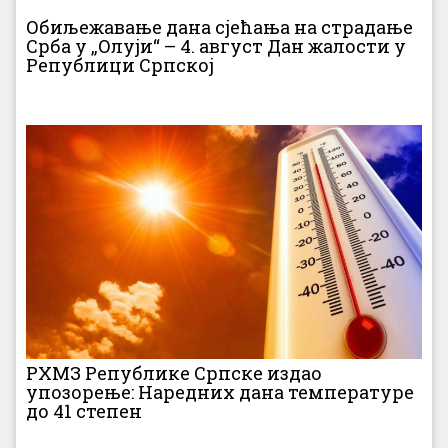
Обиљежавање дана сјећања на страдање
Срба у „Олуји“ – 4. август Дан жалости у
Републици Српској
РХМЗ Републике Српске издао
упозорење: Наредних дана температуре
до 41 степен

* * * * *

## What you need to do
With the pictures removed, repeat the listing above exactly as it stands.

## Answer section
Обиљежавање дана сјећања на страдање
Срба у „Олуји“ – 4. август Дан жалости у
Републици Српској
РХМЗ Републике Српске издао
упозорење: Наредних дана температуре
до 41 степен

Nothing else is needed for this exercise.